The IAG (LSE: IAG) share price is one of the biggest mysteries on the FTSE 100. It’s ridiculously cheap, trading at a meagre four times earnings, a third of the average blue-chip valuation. It seems to flash ‘buy, buy, buy’, yet investors resist.
This has been going on for ages. Obviously, the British Airways owner took a hammering from the pandemic as fleets were grounded, forcing it to load up on debt to muddle through.
Yet as aircraft engine maker Rolls-Royce noted in its recent Q1 results, flying is back to pre-pandemic levels. In 2019, the IAG share peaked at more than 400p. Today, it’s idling at 168p. Something still isn’t right.
FTSE 100 bargain?
A few weeks ago, it looked like investors had woken up to the stock’s undervaluation, as the share price rallied with the rest of the FTSE 100. Now it’s falling with the index instead. I see that as a buying opportunity. But first, I want to know what’s wrong.
IAG, which also owns Aer Lingus, Iberia and Vueling, enjoyed 2023 thanks to “strong and sustained demand for travel, in particular in leisure”. Full-year operating profit before exceptional items more than doubled on 2022 to €3.5bn, finally overtaking 2019’s total of €3.25bn.
Operating margins more than doubled year-on-year from 5.4% to 11.9%, while free cash flow was “strong” at €1.3bn
I think the main reason it’s so cheap is that it still carries a heap of debt from the pandemic. That stood at €10.36bn in 2022. It dipped to €9.25bn in 2023, but that’s still higher than IAG’s market cap of £8.28bn.
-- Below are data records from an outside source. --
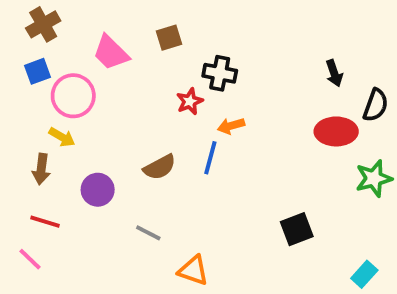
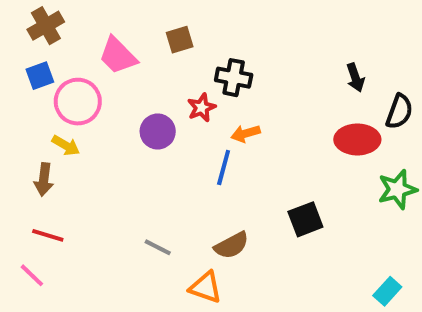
brown semicircle: (160, 167) -> (232, 245), moved
purple circle: (98, 190) -> (158, 131), moved
black square: (297, 229) -> (305, 219), moved

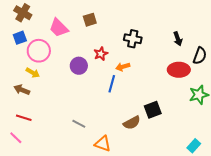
brown cross: (46, 26) -> (23, 13), turned -30
black cross: (234, 78) -> (133, 39), moved
brown arrow: (44, 179) -> (22, 90), turned 105
brown semicircle: (232, 245) -> (132, 123), moved

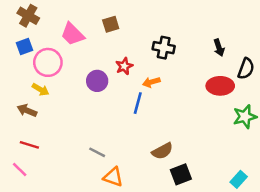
black square: (153, 110) -> (181, 174), moved
orange triangle: (103, 144) -> (113, 177), moved

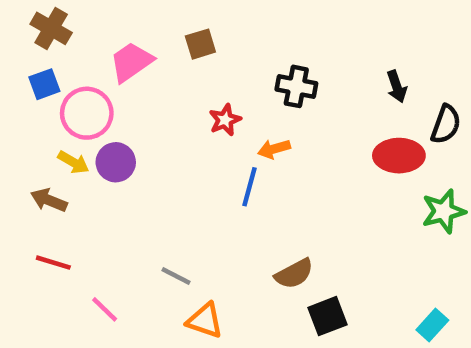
pink trapezoid: (73, 34) -> (131, 62), turned 100
purple circle: (97, 81) -> (116, 162), moved
pink line: (20, 170) -> (105, 309), moved

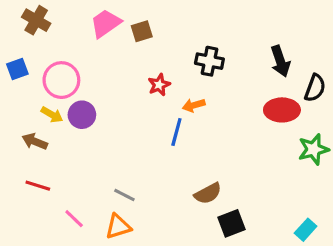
pink trapezoid: (131, 62) -> (106, 23), moved
blue square: (44, 84) -> (17, 69), moved
black arrow: (397, 86) -> (280, 61), size x1.4
orange triangle: (205, 321) -> (118, 227), moved, turned -36

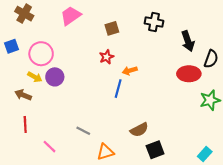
brown square: (142, 31) -> (112, 28), moved
black cross: (209, 61) -> (154, 22), moved
red line: (38, 186) -> (25, 124), turned 70
orange triangle: (118, 227) -> (105, 152), moved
Debt is on the right trajectory, though, with analysts forecasting it will shrink again to €8.28bn in 2024 and €7.95bn in 2025. But I suspect the share price will struggle to fly until it finally casts off that burden.
Top value stock
2024 has started well, boosted by a strong Easter, with operating profit soaring from €9m to €68m. Summer is coming. IAG is looking forward to it.
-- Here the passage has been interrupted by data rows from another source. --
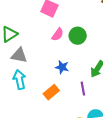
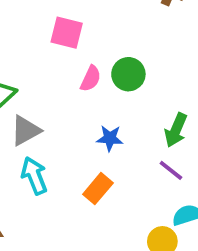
gray triangle: (19, 55) -> (26, 131), turned -30
purple line: (83, 89) -> (171, 170), moved, turned -32

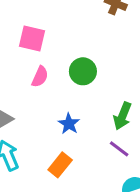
pink semicircle: (91, 79) -> (40, 77), moved
blue star: (110, 138) -> (69, 124), turned 30

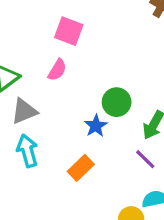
green circle: (83, 71) -> (117, 102), moved
pink semicircle: (40, 77) -> (57, 70), moved

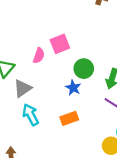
pink square: (69, 31) -> (60, 44), moved, turned -30
orange rectangle: (81, 168) -> (69, 118), turned 36

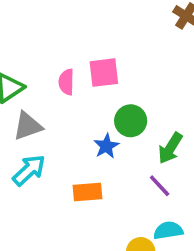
pink semicircle: (39, 56) -> (66, 82), turned 147
cyan arrow: (31, 115) -> (29, 170), turned 60

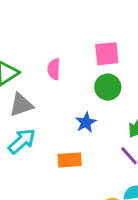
pink square: (104, 73) -> (107, 54), moved
green circle: (131, 121) -> (108, 87), moved

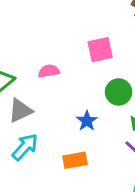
pink semicircle: (54, 69) -> (49, 71), turned 85
green circle: (108, 87) -> (119, 92), moved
Wars in Ukraine and Gaza continue to hit revenues, and sadly, that doesn’t look like changing. British Airways still hasn’t rebuilt its Asia Pacific network since the pandemic. My longstanding worry is that running an airline is capital-intensive with high fixed costs. Management is at the mercy of events beyond its control, such as war, pandemic and the business cycle. As a result, the IAG share price may always be on the cheap side.
Yet I’m encouraged to see travel demand pick up, even though the cost-of-living crisis drags on. People still love their hols. Even better, the dividend has been restored after a three-year hiatus. Analysts forecast a 2.85% yield in 2024, rising to 3.82% in 2025. That’s pretty rapid growth.
IAG may always be one of the riskier blue-chips but today’s low valuation helps to offset this. I’ll add it to more portfolio when I have the cash. Hopefully, that’s before the next leg of the IAG share price rally.